**Records for this exercise:**

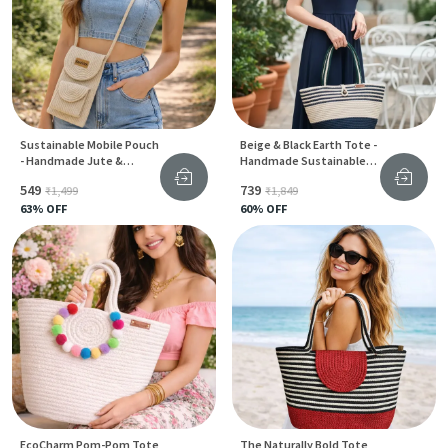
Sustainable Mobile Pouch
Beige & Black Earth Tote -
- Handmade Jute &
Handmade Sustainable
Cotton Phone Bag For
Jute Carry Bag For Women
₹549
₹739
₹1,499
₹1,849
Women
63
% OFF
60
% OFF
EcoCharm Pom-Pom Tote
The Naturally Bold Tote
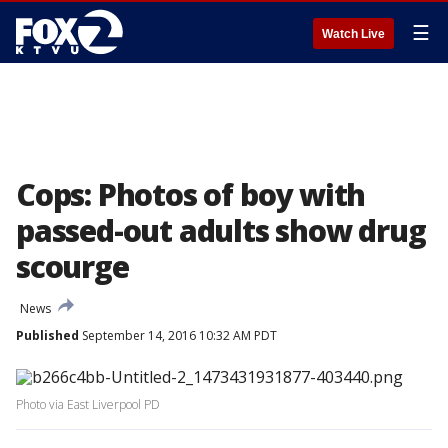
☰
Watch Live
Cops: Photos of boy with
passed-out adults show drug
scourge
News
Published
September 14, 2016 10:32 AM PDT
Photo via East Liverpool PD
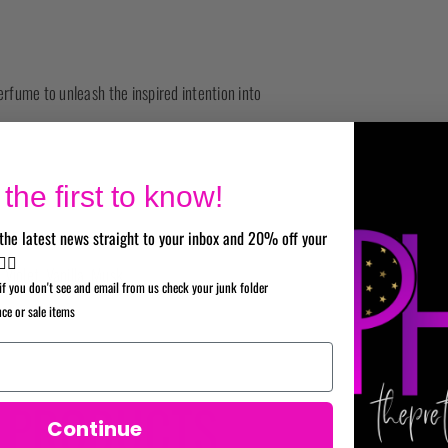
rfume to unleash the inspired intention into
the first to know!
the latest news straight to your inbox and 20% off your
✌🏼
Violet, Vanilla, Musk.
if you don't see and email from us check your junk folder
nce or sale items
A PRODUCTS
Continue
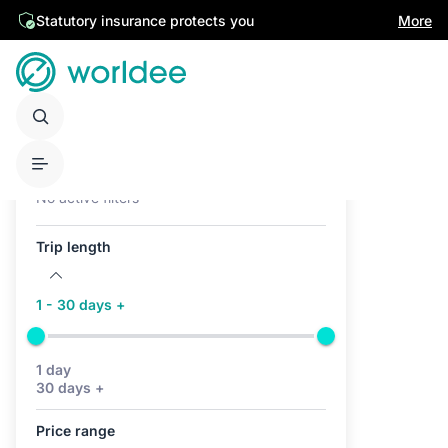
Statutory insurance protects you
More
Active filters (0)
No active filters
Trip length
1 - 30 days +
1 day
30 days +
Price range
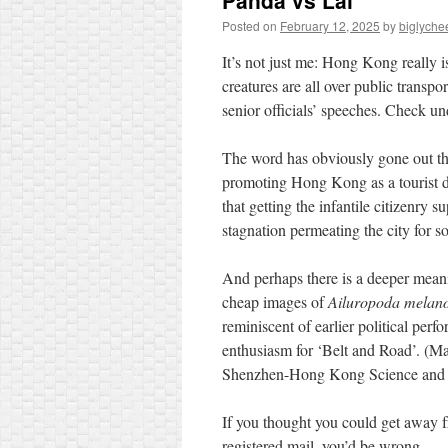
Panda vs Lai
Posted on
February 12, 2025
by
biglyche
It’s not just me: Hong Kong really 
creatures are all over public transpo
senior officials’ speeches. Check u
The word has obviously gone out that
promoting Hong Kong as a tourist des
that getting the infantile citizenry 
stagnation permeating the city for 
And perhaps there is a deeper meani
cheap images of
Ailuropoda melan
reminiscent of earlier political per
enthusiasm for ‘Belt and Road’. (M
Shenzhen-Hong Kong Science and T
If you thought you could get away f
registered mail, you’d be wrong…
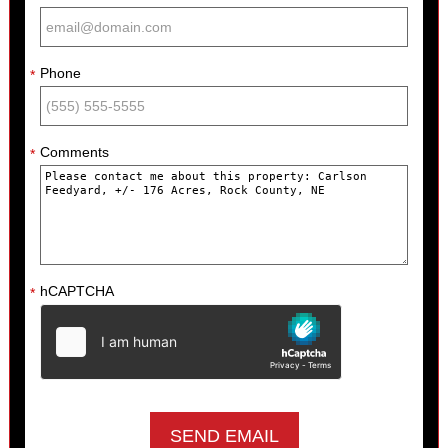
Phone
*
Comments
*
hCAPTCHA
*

**Problem description:**
All lines with the word "your" should be copied from the material above.

**Answer for this exercise:**
the latest news straight to your inbox and 20% off your
if you don't see and email from us check your junk folder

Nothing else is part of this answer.